Fans control online games, MIP delegates learn
Companies may create online games, but the fans ultimately control them, Hilmar Petursson, CEO of CCP Games, told a conference on community entertainment today.
Demonstrating his Eve Online massively multiplayer sci-fi online game, which has 300,000 players – equal to the population of Iceland where his company is based – he said he had to scan the fansites to find out what users were doing in the virtual world CCP had created.
He could also read the Eve magazines, which have 10,000 subscribers at $15 a time. Right from the start, he said, the behaviour of players had been surprising. They had grouped into nationalities to colonise the lawless outer reaches of Eve’s space galaxies, and 2,000 Russians had attacked 3,000 Scandinavians. “The Russians couldn’t understand why they weren’t winning until they found out that the Americans were secretly funding the Scandinavians. It wasn’t until the Russians got the French to attack the Americans and cut their supply line that they won.”

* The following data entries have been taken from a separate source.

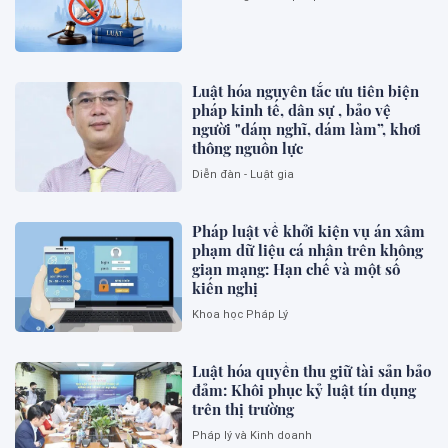
Luật hóa nguyên tắc ưu tiên biện
pháp kinh tế, dân sự , bảo vệ
người "dám nghĩ, dám làm”, khơi
thông nguồn lực
Diễn đàn - Luật gia
Pháp luật về khởi kiện vụ án xâm
phạm dữ liệu cá nhân trên không
gian mạng: Hạn chế và một số
kiến nghị
Khoa học Pháp Lý
Luật hóa quyền thu giữ tài sản bảo
đảm: Khôi phục kỷ luật tín dụng
trên thị trường
Pháp lý và Kinh doanh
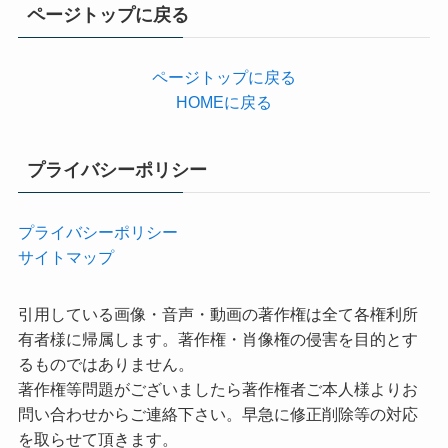
リ
ページトップに戻る
ー
ページトップに戻る
HOMEに戻る
プライバシーポリシー
プライバシーポリシー
サイトマップ
引用している画像・音声・動画の著作権は全て各権利所
有者様に帰属します。著作権・肖像権の侵害を目的とす
るものではありません。
著作権等問題がございましたら著作権者ご本人様よりお
問い合わせからご連絡下さい。早急に修正削除等の対応
を取らせて頂きます。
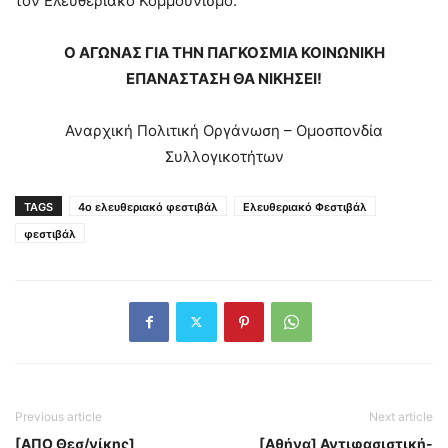
τον Ελευθεριακό Κομμουνισμό.
Ο ΑΓΩΝΑΣ ΓΙΑ ΤΗΝ ΠΑΓΚΟΣΜΙΑ ΚΟΙΝΩΝΙΚΗ
ΕΠΑΝΑΣΤΑΣΗ ΘΑ ΝΙΚΗΣΕΙ!
Αναρχική Πολιτική Οργάνωση – Ομοσπονδία
Συλλογικοτήτων
TAGS
4ο ελευθεριακό φεστιβάλ
Ελευθεριακό Φεστιβάλ
φεστιβάλ
Previous article
Next article
[ΑΠΟ Θεσ/νίκης]
[Αθήνα] Αντιφασιστική-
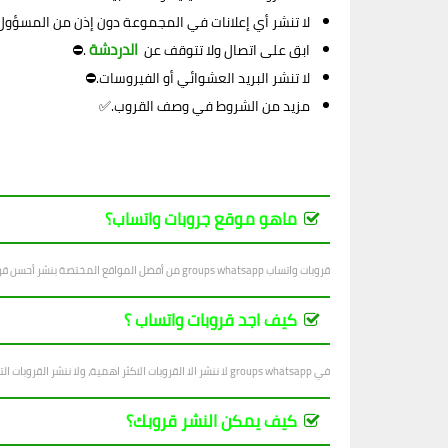
لا تنشر أي إعلانات في المجموعة دون إذن من المسؤول
الدردشة
ابق على اتصال ولا تتوقف عن
.⛔
لا تنشر البريد العشوائي أو الفيروسات.⛔
مزيد من الشروط في وصف القروب.✅
ماهو موقع جروبات واتساب؟
قروبات واتساب groups whatsapp من أفضل المواقع المختصة بنشر أحسن قروبات واتساب في جميع المجالات ، بتجدد يوميا بجديد القروبات المتنوعة.
كيف اجد قروبات واتساب ؟
في groups whatsapp لا ننشر الا القروبات الاكثر اهمية، ولا ننشر القروبات التي فيها اساءة للاشخاص والاديان والانظمة...
كيف يمكن النشر قروبك؟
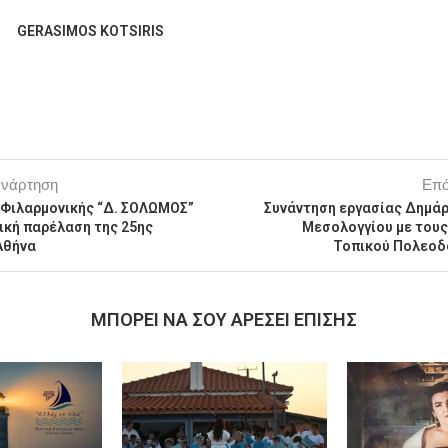
GERASIMOS KOTSIRIS
ανάρτηση
Επό
 Φιλαρμονικής “Δ. ΣΟΛΩΜΟΣ”
Συνάντηση εργασίας Δημάρ
ική παρέλαση της 25ης
Μεσολογγίου με τους
Αθήνα
Τοπικού Πολεοδ
MΠΟΡΕΊ ΝΑ ΣΟΥ ΑΡΈΣΕΙ ΕΠΊΣΗΣ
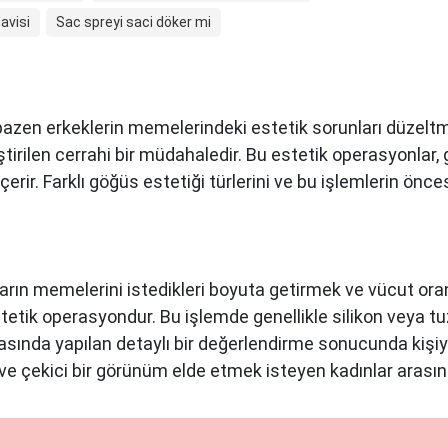
avisi
Sac spreyi saci döker mi
 bazen erkeklerin memelerindeki estetik sorunları düzeltm
tirilen cerrahi bir müdahaledir. Bu estetik operasyonlar
erir. Farklı göğüs estetiği türlerini ve bu işlemlerin önces
rın memelerini istedikleri boyuta getirmek ve vücut oran
tetik operasyondur. Bu işlemde genellikle silikon veya tuzl
asında yapılan detaylı bir değerlendirme sonucunda kişiy
e çekici bir görünüm elde etmek isteyen kadınlar arasın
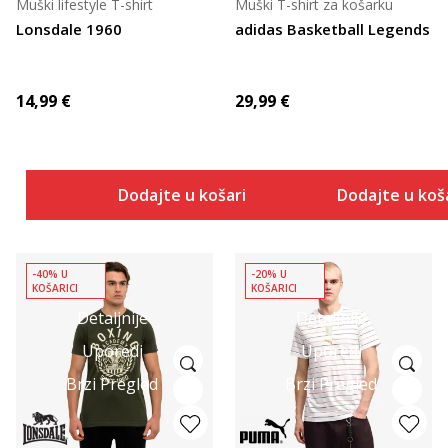
Muški lifestyle T-shirt
Muški T-shirt za košarku
Lonsdale 1960
adidas Basketball Legends
14,99
€
29,99
€
Dodajte u košaricu
Dodajte u koš
-40% U
-20% U
KOŠARICI
KOŠARICI
Detaljnije
Detaljnije
Uporedi
Uporedi
Brzi Pregled
Brzi Pregled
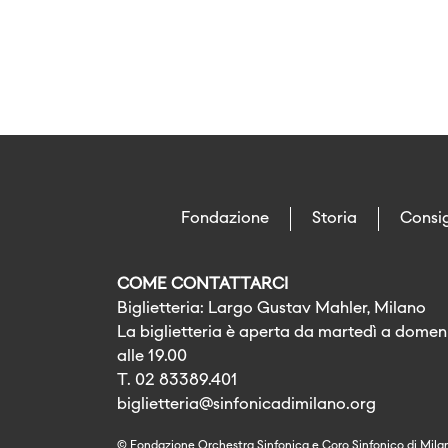
Fondazione
Storia
Consig
COME CONTATTARCI
Biglietteria: Largo Gustav Mahler, Milano
La biglietteria è aperta da martedì a domeni
alle 19.00
T. 02 83389.401
biglietteria@sinfonicadimilano.org
© Fondazione Orchestra Sinfonica e Coro Sinfonico di Mila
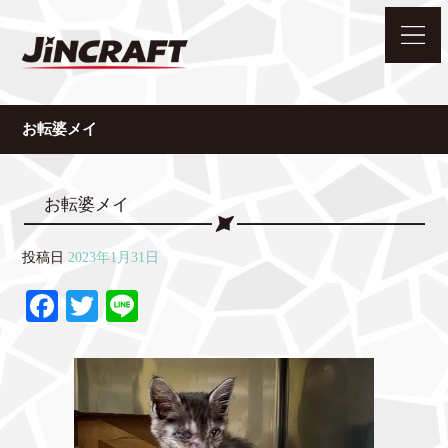
お転婆メイ
お転婆メイ
投稿日
2023年1月31日
Fa
T
Li
ce
wi
ne
bo
tte
ok
r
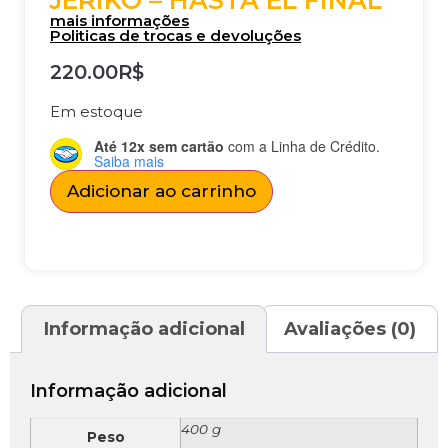
JERIKO – HASTA EL FINAL
mais informações
Politicas de trocas e devoluções
220.00
R$
Em estoque
Até 12x sem cartão
com a Linha de Crédito.
Saiba mais
Adicionar ao carrinho
Informação adicional
Avaliações (0)
Informação adicional
400 g
Peso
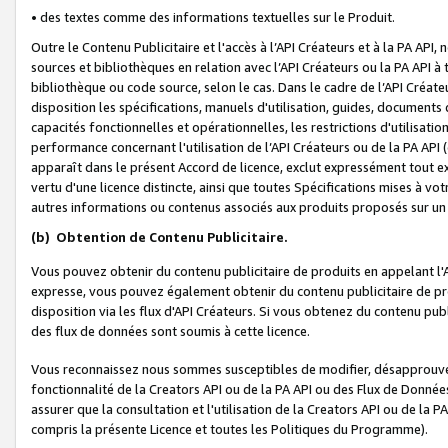
• des textes comme des informations textuelles sur le Produit.
Outre le Contenu Publicitaire et l'accès à l’API Créateurs et à la PA A
sources et bibliothèques en relation avec l’API Créateurs ou la PA API
bibliothèque ou code source, selon le cas. Dans le cadre de l’API Créa
disposition les spécifications, manuels d'utilisation, guides, documents
capacités fonctionnelles et opérationnelles, les restrictions d'utilisatio
performance concernant l'utilisation de l’API Créateurs ou de la PA API (c
apparaît dans le présent Accord de licence, exclut expressément tout 
vertu d'une licence distincte, ainsi que toutes Spécifications mises à vot
autres informations ou contenus associés aux produits proposés sur un 
(b)
Obtention de Contenu Publicitaire.
Vous pouvez obtenir du contenu publicitaire de produits en appelant l'A
expresse, vous pouvez également obtenir du contenu publicitaire de pro
disposition via les flux d'API Créateurs. Si vous obtenez du contenu publi
des flux de données sont soumis à cette licence.
Vous reconnaissez nous sommes susceptibles de modifier, désapprouver 
fonctionnalité de la Creators API ou de la PA API ou des Flux de Donn
assurer que la consultation et l'utilisation de la Creators API ou de la
compris la présente Licence et toutes les Politiques du Programme).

Catherine Warren, founder and president of FanTrust Entertainment Strategies, said Yahoo! had found online creatives were a minority – 89% of its video users were just watchers, 10% reversioned material and only 1% created content. But that content could be potent: Obama Girl drew 200 million views and turned its star into an overnight celebrity.
Ericsson’s Volvo Ocean Race had three times as many fans following the virtual version as were tracking the real thing. Frank van Oirschot, CCO of ExMachina, said TV was still the dominant entertainment platform but in decline, so broadvasters need to realise they can create cross-platform content at very little cost and potentially substantial gain.